On Wed, Oct 22, 2014 at 3:19 AM, Kevin Grittner <kgrittn@ymail.com> wrote:

Florian Pflug <fgp@phlo.org> wrote:

> So in conclusion, the lock avoids raising constraint violation errors in

> a few cases in READ COMMITTED mode. In REPEATABLE READ mode, it converts some
> constraint violation errors into serialization failures. Or at least that's
> how it looks to me.

It doesn't seem like this analysis considers all of the available ON
DELETE and ON UPDATE behaviors available. Besides RESTRICT there is
CASCADE, SET NULL, SET DEFAULT, and NO ACTION. Some of those
require updating the referencing rows.

>> And even if the lock serves a purpose, KEY SHARE is an odd choice, since
>> the referencing field is, in general, not a "key" in this sense.
>
> Hm, yeah, that's certainly weird.

I don't think I understand that either.

--
Kevin Grittner
EDB: http://www.enterprisedb.com
The Enterprise PostgreSQL Company

Re: Question about RI checks

From

Florian Pflug

Date:

22 October 2014, 10:31:21

Florian Pflug <fgp@phlo.org> wrote:
> So in conclusion, the lock avoids raising constraint violation errors in
> a few cases in READ COMMITTED mode. In REPEATABLE READ mode, it converts some
> constraint violation errors into serialization failures. Or at least that's
> how it looks to me.

I go the REPEATABLE READ case wrong there, and that case is actually broken!.
I initially assumed that trying to lock a row whose latest version is invisible
a transaction in mode REPEATABLE READ or above will result in a serialization
error. But for the queries run by ri_triggers.c, this is not the case.

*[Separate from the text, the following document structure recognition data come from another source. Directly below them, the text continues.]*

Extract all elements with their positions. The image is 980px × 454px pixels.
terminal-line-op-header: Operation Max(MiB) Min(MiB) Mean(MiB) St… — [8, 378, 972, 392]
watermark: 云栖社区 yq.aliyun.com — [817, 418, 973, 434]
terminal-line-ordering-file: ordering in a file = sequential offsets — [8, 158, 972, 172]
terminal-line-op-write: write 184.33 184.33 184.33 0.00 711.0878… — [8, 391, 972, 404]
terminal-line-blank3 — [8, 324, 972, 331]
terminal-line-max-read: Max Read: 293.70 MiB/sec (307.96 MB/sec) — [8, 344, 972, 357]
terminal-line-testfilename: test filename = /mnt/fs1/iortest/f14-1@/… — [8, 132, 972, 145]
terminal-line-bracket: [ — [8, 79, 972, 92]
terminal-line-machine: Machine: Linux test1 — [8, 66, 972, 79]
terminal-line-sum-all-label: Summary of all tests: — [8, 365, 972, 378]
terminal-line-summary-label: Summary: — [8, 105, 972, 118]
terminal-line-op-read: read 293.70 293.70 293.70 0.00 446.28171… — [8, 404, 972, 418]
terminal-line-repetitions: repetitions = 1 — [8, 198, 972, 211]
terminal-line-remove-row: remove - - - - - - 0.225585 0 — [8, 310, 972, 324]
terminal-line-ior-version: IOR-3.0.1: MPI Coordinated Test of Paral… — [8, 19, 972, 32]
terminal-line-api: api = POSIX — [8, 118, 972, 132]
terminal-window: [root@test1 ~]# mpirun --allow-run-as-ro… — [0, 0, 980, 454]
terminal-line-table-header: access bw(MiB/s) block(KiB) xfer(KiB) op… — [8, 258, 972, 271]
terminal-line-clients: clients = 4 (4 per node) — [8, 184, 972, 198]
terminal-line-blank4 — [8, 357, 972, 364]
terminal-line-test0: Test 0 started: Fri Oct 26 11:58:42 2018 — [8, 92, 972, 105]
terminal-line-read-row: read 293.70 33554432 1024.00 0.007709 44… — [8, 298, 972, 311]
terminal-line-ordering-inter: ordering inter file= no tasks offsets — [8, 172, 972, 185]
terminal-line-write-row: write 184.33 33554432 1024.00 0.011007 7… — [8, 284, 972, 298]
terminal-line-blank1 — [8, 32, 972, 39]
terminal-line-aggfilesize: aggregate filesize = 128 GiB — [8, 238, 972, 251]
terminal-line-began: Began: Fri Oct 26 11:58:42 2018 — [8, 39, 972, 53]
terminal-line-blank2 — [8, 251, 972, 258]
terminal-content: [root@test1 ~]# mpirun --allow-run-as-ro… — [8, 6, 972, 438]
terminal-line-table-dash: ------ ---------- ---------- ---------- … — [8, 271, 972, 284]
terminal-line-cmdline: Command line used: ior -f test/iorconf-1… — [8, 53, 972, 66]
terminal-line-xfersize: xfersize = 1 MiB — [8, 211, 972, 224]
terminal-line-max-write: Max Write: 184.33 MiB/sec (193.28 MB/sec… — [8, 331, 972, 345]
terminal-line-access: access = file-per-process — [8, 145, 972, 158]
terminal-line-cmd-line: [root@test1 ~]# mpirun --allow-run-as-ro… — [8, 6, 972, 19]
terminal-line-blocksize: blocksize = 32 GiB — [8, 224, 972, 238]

AFAICS, the only executor node which takes the crosscheck snapshot into account
is nodeModifyTable. So both a plain SELECT and a SELECT FOR [KEY] SHARE | UPDATE
will simply run with the snapshot passed to the SPI, which for the query in
question is always a *current* snapshot (we pass the original snapshot as the
crosscheck snapshot in REPEATABLE READ). Thus, if there's a child row that
is visible to the transaction deleting the parent row, but that child was meanwhile
removed, it seems that we currently *won't* complain. The same holds, of course
for mode SERIALIZABLE -- we don't distinguish the two in ri_triggers.c.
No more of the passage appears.